(Provided records begins)

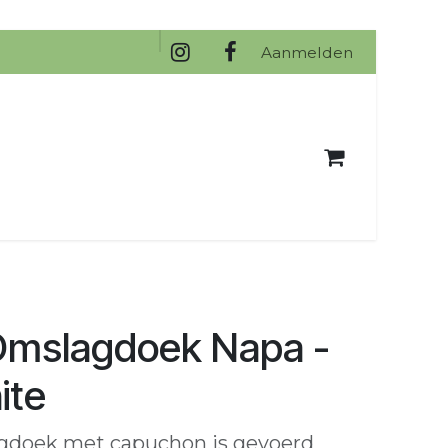
na
Aanmelden
Omslagdoek Napa -
ite
gdoek met capuchon is gevoerd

(Provided records ends)

### Instructions to follow
Without the pictures, restate all the entries above exactly.

### Output for this task
na
Aanmelden
Omslagdoek Napa -
ite
gdoek met capuchon is gevoerd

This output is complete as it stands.